I was particularly excited to see John Corrigan’s paper,
“Religious Cases of Modern Spaces and Places,” in which he emphasized
how religious communities shape their identities by how they use—or do
not use—space.
Elizabeth A. Clark’s paper, “From Italy to Harvard: George
LaPiana and Roman Catholic Modernism” was a fascinating profile of a
little-known church history professor at Harvard, and Amanda
Porterfield’s “William James and the Modernist Esthetics of Religion”
was a challenging and complex paper emphasizing the artistic elements
of James’ thought.
I took advantage of the half-hour between sessions to head
over to the job center, where I posted a recently-announced Modern U.S.
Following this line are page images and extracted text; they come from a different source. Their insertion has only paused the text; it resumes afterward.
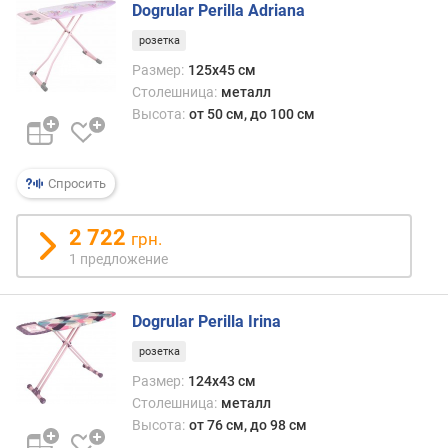
г
Dogrular Perilla Adriana
и
розетка
м
Размер:
125x45 см
о
Столешница:
металл
т
Высота:
от 50 см, до 100 см
д
о
р
Спросить
о
г
2 722
грн.
и
1 предложение
х
к
д
Dogrular Perilla Irina
е
ш
розетка
е
Размер:
124x43 см
в
Столешница:
металл
ы
Высота:
от 76 см, до 98 см
м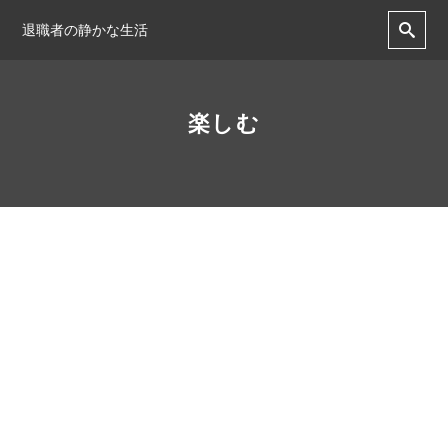
退職者の静かな生活
楽しむ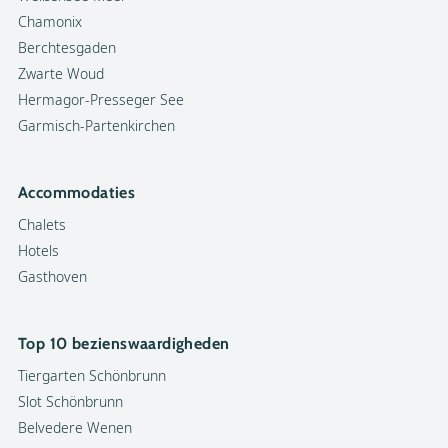
Chamonix
Berchtesgaden
Zwarte Woud
Hermagor-Presseger See
Garmisch-Partenkirchen
Accommodaties
Chalets
Hotels
Gasthoven
Top 10 bezienswaardigheden
Tiergarten Schönbrunn
Slot Schönbrunn
Belvedere Wenen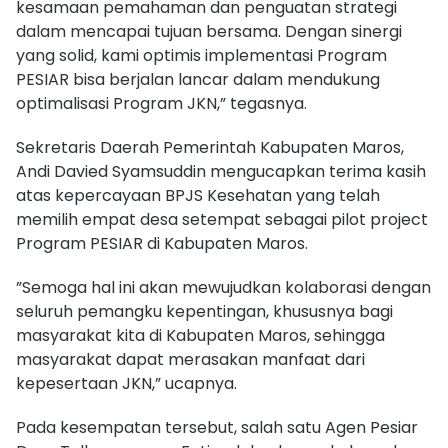
kesamaan pemahaman dan penguatan strategi
dalam mencapai tujuan bersama. Dengan sinergi
yang solid, kami optimis implementasi Program
PESIAR bisa berjalan lancar dalam mendukung
optimalisasi Program JKN,” tegasnya.
Sekretaris Daerah Pemerintah Kabupaten Maros,
Andi Davied Syamsuddin mengucapkan terima kasih
atas kepercayaan BPJS Kesehatan yang telah
memilih empat desa setempat sebagai pilot project
Program PESIAR di Kabupaten Maros.
”Semoga hal ini akan mewujudkan kolaborasi dengan
seluruh pemangku kepentingan, khususnya bagi
masyarakat kita di Kabupaten Maros, sehingga
masyarakat dapat merasakan manfaat dari
kepesertaan JKN,” ucapnya.
Pada kesempatan tersebut, salah satu Agen Pesiar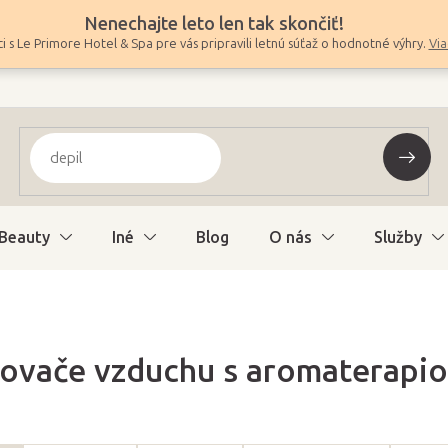
Nenechajte leto len tak skončiť!
i s Le Primore Hotel & Spa pre vás pripravili letnú súťaž o hodnotné výhry.
Via
Beauty
Iné
Blog
O nás
Služby
ovače vzduchu s aromaterapi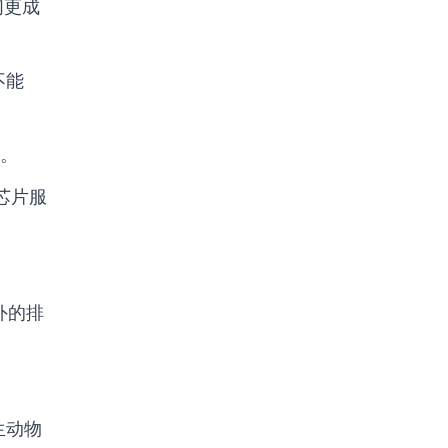
们更成
不能
。
芯片服
外的排
生动物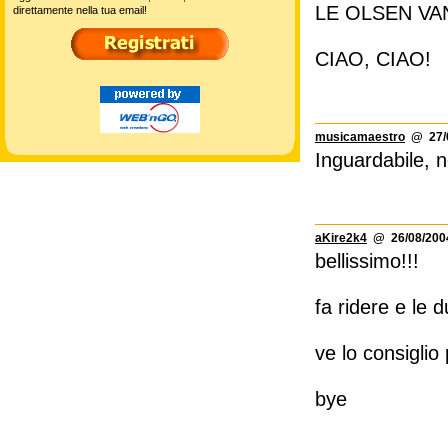
LE OLSEN VA
direttamente nella tua email!
CIAO, CIAO!
musicamaestro
@ 27/0
Inguardabile, n
aKire2k4
@ 26/08/2004
bellissimo!!!
fa ridere e le 
ve lo consiglio
bye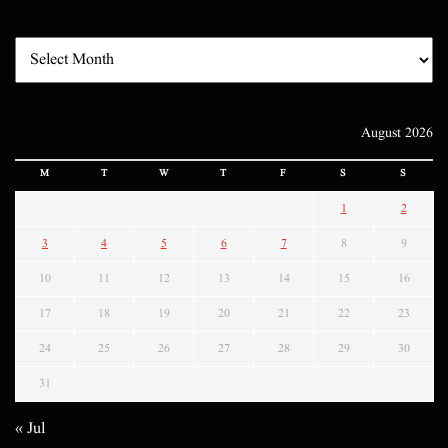
August 2026
M
T
W
T
F
S
S
1
2
3
4
5
6
7
8
9
10
11
12
13
14
15
16
17
18
19
20
21
22
23
24
25
26
27
28
29
30
31
« Jul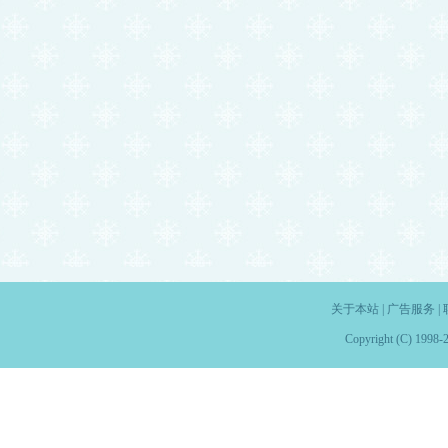
关于本站
|
广告服务
|
Copyright (C) 1998-2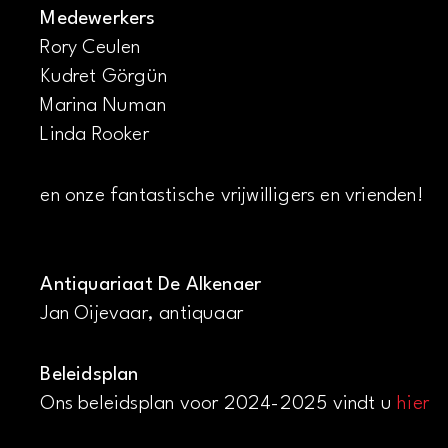
Medewerkers
Rory Ceulen
Kudret Görgün
Marina Numan
Linda Rooker
en onze fantastische vrijwilligers en vrienden!
Antiquariaat De Alkenaer
Jan Oijevaar, antiquaar
Beleidsplan
Ons beleidsplan voor 2024-2025 vindt u
hier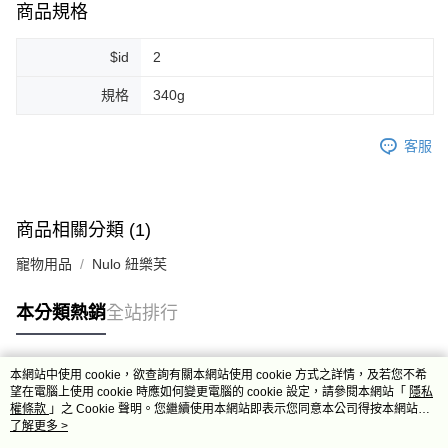
7-11取貨付款
商品規格
每筆NT$80，滿NT$999(含以上)免運費
$id
2
7-11純取貨 (先付款
每筆NT$80，滿NT$999(含以上)免運費
規格
340g
宅配
客服
每筆NT$100，滿NT$999(含以上)免運費
離島宅配（澎湖、金門、馬祖、小琉球）
每筆NT$250，滿NT$3,000(含以上)免運費
商品相關分類 (1)
付款後門市自取
寵物用品
Nulo 紐樂芙
免運費
本分類熱銷
全站排行
本網站中使用 cookie，欲查詢有關本網站使用 cookie 方式之詳情，及若您不希
熱門標籤
望在電腦上使用 cookie 時應如何變更電腦的 cookie 設定，請參閱本網站「
隱私
權條款
」之 Cookie 聲明。您繼續使用本網站即表示您同意本公司得按本網站使
用條款之 Cookie 聲明使用 cookie。
了解更多 >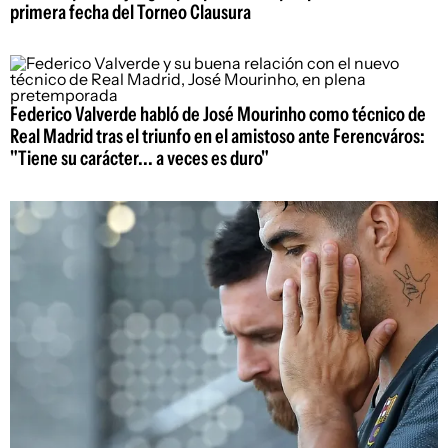
primera fecha del Torneo Clausura
Federico Valverde habló de José Mourinho como técnico de
Real Madrid tras el triunfo en el amistoso ante Ferencváros:
"Tiene su carácter... a veces es duro"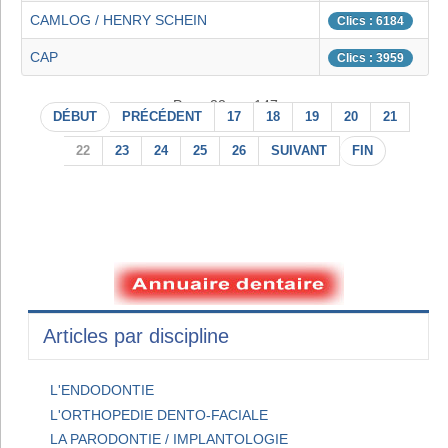
CAMLOG / HENRY SCHEIN
Clics : 6184
CAP
Clics : 3959
Page 22 sur 147
DÉBUT
PRÉCÉDENT
17
18
19
20
21
22
23
24
25
26
SUIVANT
FIN
Articles par discipline
L'ENDODONTIE
L'ORTHOPEDIE DENTO-FACIALE
LA PARODONTIE / IMPLANTOLOGIE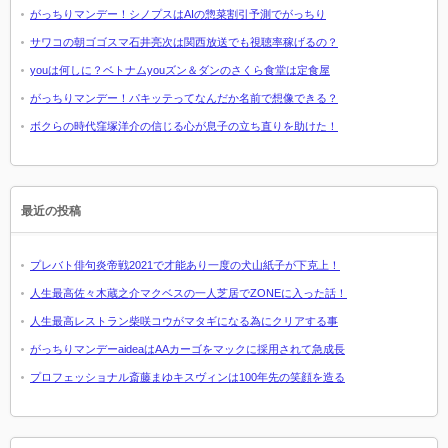
がっちりマンデー！シノプスはAIの惣菜割引予測でがっちり
サワコの朝ゴゴスマ石井亮次は関西放送でも視聴率稼げるの？
youは何しに？ベトナムyouズン＆ダンのさくら食堂は定食屋
がっちりマンデー！パキッテってなんだか名前で想像できる？
ボクらの時代窪塚洋介の信じる心が息子の立ち直りを助けた！
最近の投稿
プレバト俳句炎帝戦2021で才能あり一度の犬山紙子が下克上！
人生最高佐々木蔵之介マクベスの一人芝居でZONEに入った話！
人生最高レストラン柴咲コウがマタギになる為にクリアする事
がっちりマンデーaideaはAAカーゴをマックに採用されて急成長
プロフェッショナル斎藤まゆキスヴィンは100年先の笑顔を造る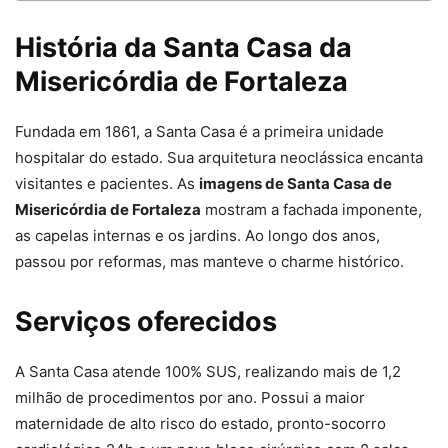
História da Santa Casa da
Misericórdia de Fortaleza
Fundada em 1861, a Santa Casa é a primeira unidade
hospitalar do estado. Sua arquitetura neoclássica encanta
visitantes e pacientes. As
imagens de Santa Casa de
Misericórdia de Fortaleza
mostram a fachada imponente,
as capelas internas e os jardins. Ao longo dos anos,
passou por reformas, mas manteve o charme histórico.
Serviços oferecidos
A Santa Casa atende 100% SUS, realizando mais de 1,2
milhão de procedimentos por ano. Possui a maior
maternidade de alto risco do estado, pronto-socorro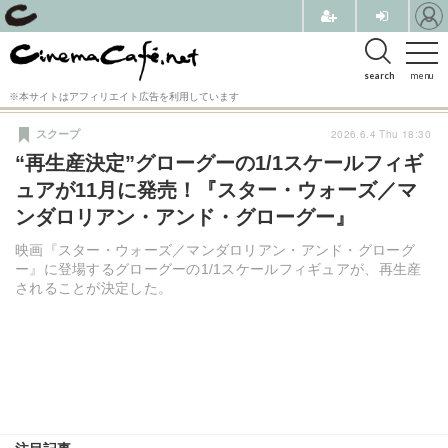
search
menu
※本サイトはアフィリエイト広告を利用しています
2026.6.4 Thu 18:30
スクープ
“再生産決定”グローグーの1/1スケールフィギ
ュアが11月に発売！『スター・ウォーズ／マ
ンダロリアン・アンド・グローグー』
映画『スター・ウォーズ／マンダロリアン・アンド・グローグ
ー』に登場するグローグーの1/1スケールフィギュアが、再生産
されることが決定した。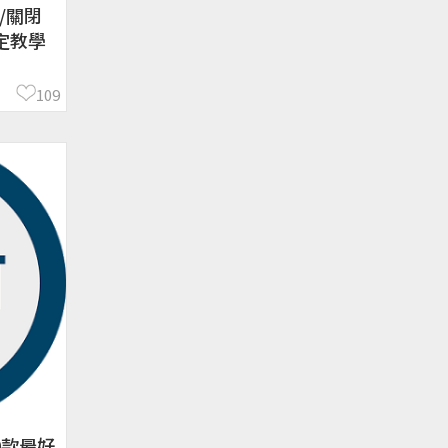
/關閉
設定教學
109
0款最好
job opening at my undergraduate alma mater, Oklahoma Baptist University,
before wandering over to the Roosevelt Hotel
several blocks away for “God and Mammon: The Politics of Religion and
Commerce in Mid-Twentieth-Century America.”
The first paper was Kevin M. Kruse’s “Freedom Under God:
Corporations, Christianity, and the Revolt against the New Deal,” which
located the origins of the “Freedom Under God” movement not to the
foreign policies and anti-communism of the 1950s, but
rather to a reaction to the domestic policies of the 1930s.
Darren E. Grem’s paper “Incorporating Conviction: J. Howard Pew, Christianity
Today, and the Business of Evangelical Culture” offered a business and institutional history of
Christianity Today and the relationship between businessmen and evangelicalism in the early Cold War era.
Finally, Darren T. Dochuck’s paper “ “Go, Sell Thy Oil”:
Evangelical Protestantism and Petro-Politics in Cold War America”
described “oil patch evangelicalism” and talked about the close
relationship between evangelicals and the petroleum industry.
I was particularly impressed with this panel as a whole—it seemed
to hang together very well, and each paper complemented the others
nicely.
Overall thoughts at the end of the first full day of the
conference: It’s good to be among historians that I respect and seek to
emulate.
It’s good to see what other people are working on.
Also, if you’re looking for good beignets, you can’t beat CafĂ© du Monde.